One of my Bread Made Easy Members recently asked me to come up with a vegan recipe for enriched dough. I hadn’t tried making a sweet vegan dough before and I was very happy with the results. The texture is excellent. I used all oat milk the first time I made it and it made the bread a bit too sweet for my liking. I prefer half water/ half oat milk especially is you are using a sweet filling.
The dough makes excellent iced fingers and I chopped an equal amount of dates and pecans to make a delicious filling for a swirl bun.
This is my interpretation of my enriched sweet dough but with vegan alternatives.
I use oat milk in place of both of the dairy milk and water to make a more enriched dough and egg replacer and vegetable oil in the place of the egg and butter. You could use plant butter instead of the vegetable oil.
I use Oatly No Sugars Oat Drink. Here is a list of the ingredients in Oatly: Water, Oats, Rapeseed Oil, Acidity Regulator (Dipotassium Phosphate), Minerals (Calcium Carbonate, Potassium Iodide), Salt, Vitamins (D2, Riboflavin, B12).

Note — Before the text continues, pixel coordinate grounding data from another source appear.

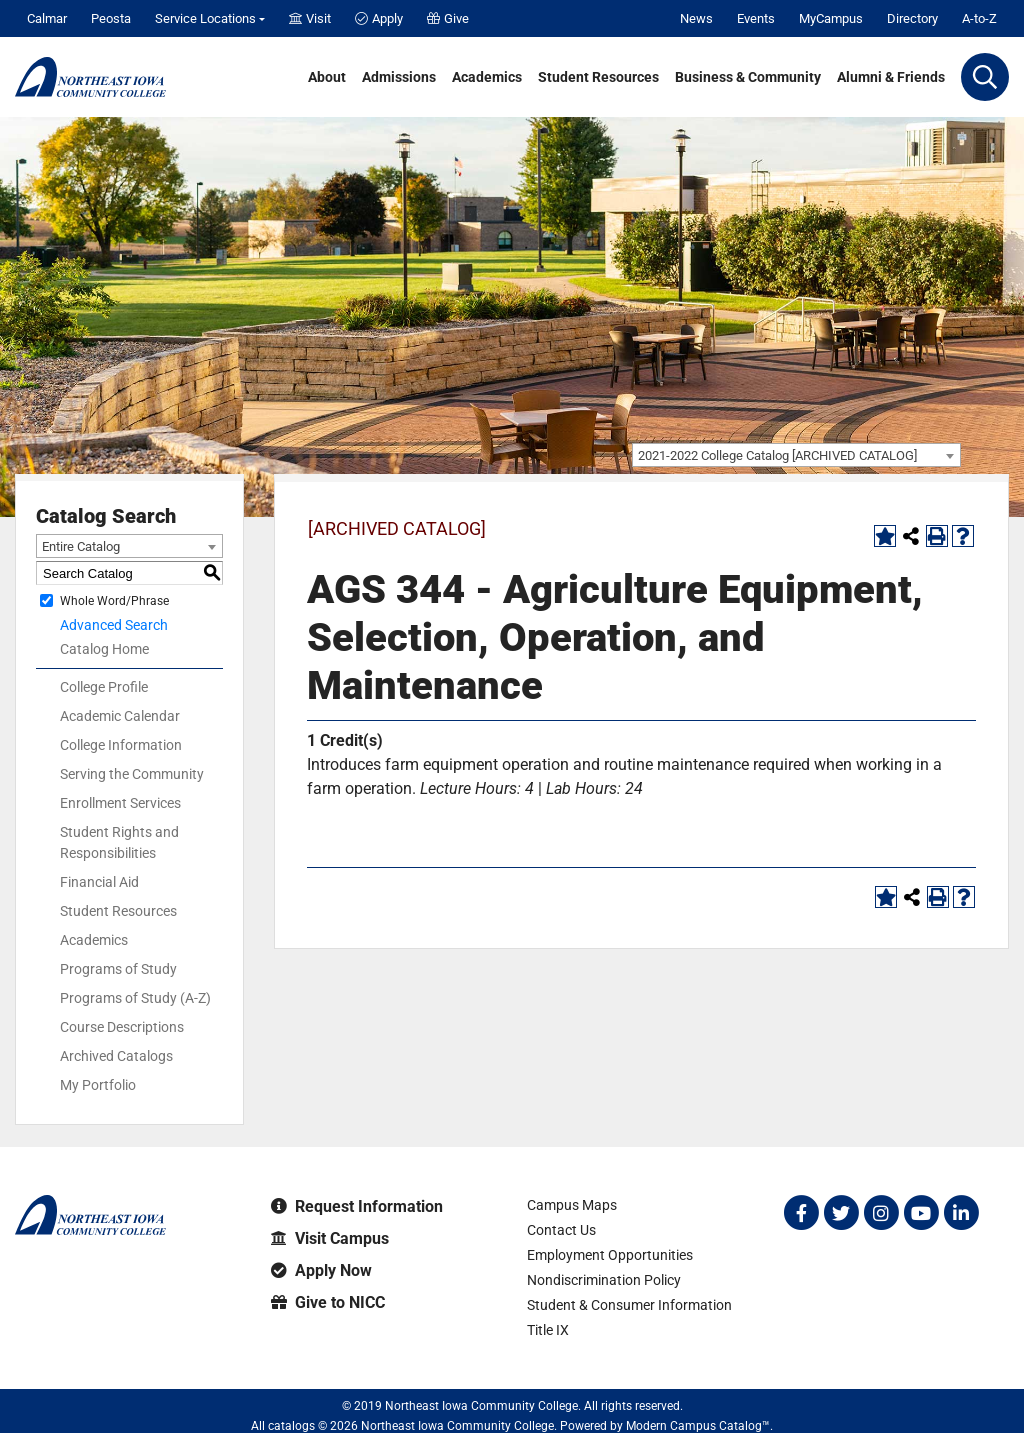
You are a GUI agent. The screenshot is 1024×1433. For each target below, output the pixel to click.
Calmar (47, 18)
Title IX (548, 1330)
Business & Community (748, 77)
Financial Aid (99, 882)
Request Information (357, 1206)
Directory (912, 18)
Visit (310, 18)
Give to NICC (328, 1302)
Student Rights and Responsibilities (119, 842)
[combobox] (796, 455)
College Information (121, 745)
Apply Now (321, 1270)
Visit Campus (330, 1238)
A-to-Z (979, 18)
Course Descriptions (122, 1027)
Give (448, 18)
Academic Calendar (120, 716)
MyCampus (831, 18)
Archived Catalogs (116, 1056)
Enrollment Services (120, 803)
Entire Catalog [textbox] (81, 546)
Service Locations (205, 18)
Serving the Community (132, 774)
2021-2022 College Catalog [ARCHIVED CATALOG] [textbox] (777, 455)
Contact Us (561, 1230)
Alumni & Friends (891, 77)
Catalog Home (104, 649)
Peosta (111, 18)
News (696, 18)
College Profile (104, 687)
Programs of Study (118, 969)
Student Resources (598, 77)
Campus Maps (572, 1205)
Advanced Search (114, 625)
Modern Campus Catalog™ (698, 1426)
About (327, 77)
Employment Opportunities (610, 1255)
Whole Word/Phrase (114, 601)
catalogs (291, 1426)
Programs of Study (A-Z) (135, 998)
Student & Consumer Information (629, 1305)
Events (756, 18)
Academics (487, 77)
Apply (379, 18)
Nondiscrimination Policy (604, 1280)
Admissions (399, 77)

I use Free and Easy Egg Replacer which contains: Potato Four, Tapioca Flour, Cream of Tarter, Xanthum Gum, Methylcellulose. This brand suggests that you use 3g of egg replacer mixed with 30g of water. It also suggests that 6g may produce better results in some recipes. I mixed 6g with 30g of water for this recipe.
Ingredients
300g strong white bread flour
250g plain white flour
50g sugar
10g salt
5g instant/ easy bake yeast or 15g fresh yeast (if using fresh yeast then dissolve in approx 20g of water, reducing the final liquid amount by 20g)

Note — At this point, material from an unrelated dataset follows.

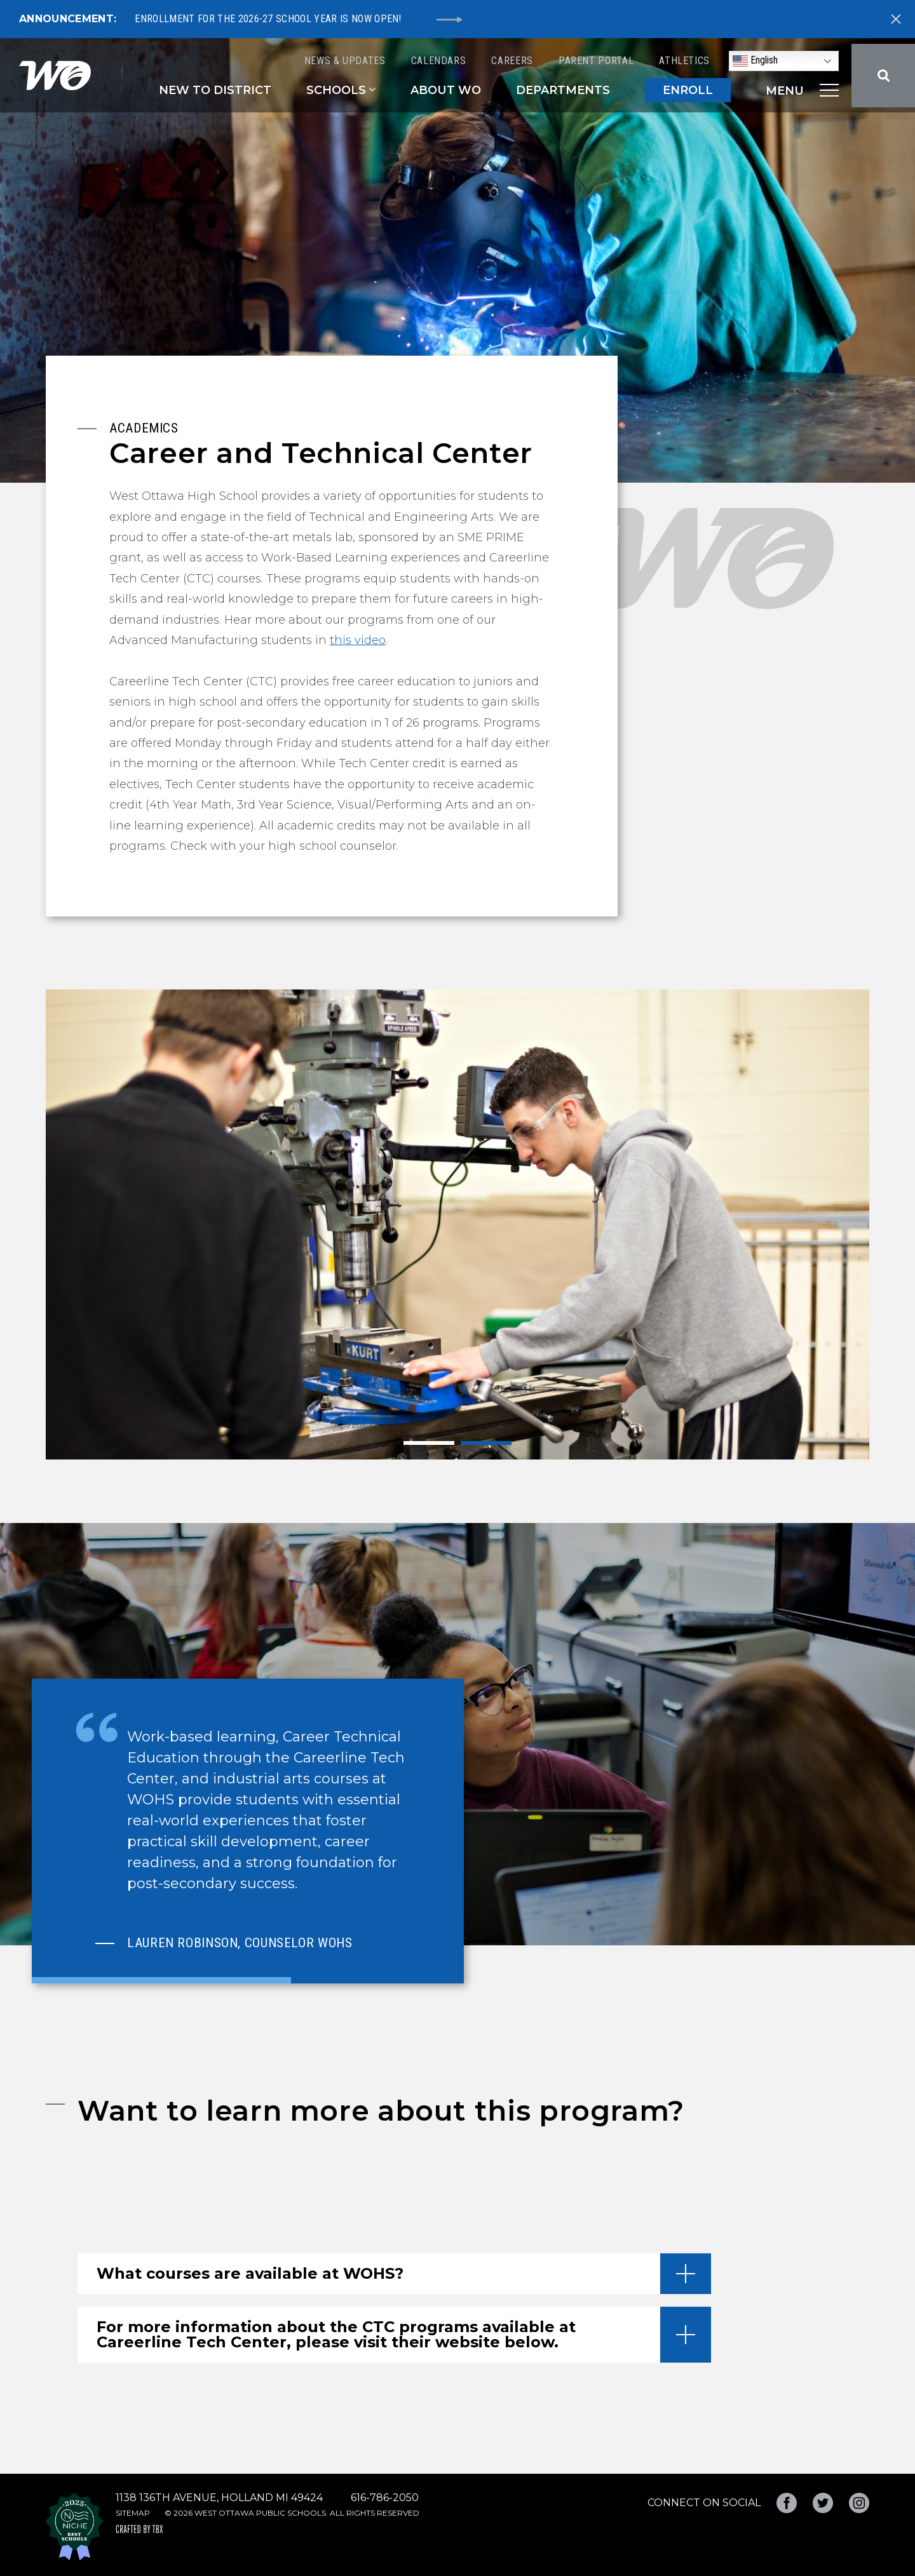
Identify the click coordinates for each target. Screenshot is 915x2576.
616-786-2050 (385, 2498)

6g egg replacer mixed with 30g water
150g of oat milk, warmed
150g warm water
50g vegetable oil or plant butter
Method
Place the flours in a large bowl, mix in the sugar, salt and yeast. Add the mixed egg replacer, warm oat milk, warm water and vegetable oil or plant butter. Start to mix and develop the dough using the stretch and fold method, kneading or mixing in a stand mixer. Allow the dough to rise in a warm place or you can place in the fridge to rise slowly over several hours. When the dough has double in size you can shape the dough into the bun of your choosing.
Allow the buns to rise again and preheat the oven to 200c, 400f, gas mark 6. Bake the buns for 15-20 minutes. Allow to cool and enjoy.
Replace dairy butter with plant butter in any recipes for fillings.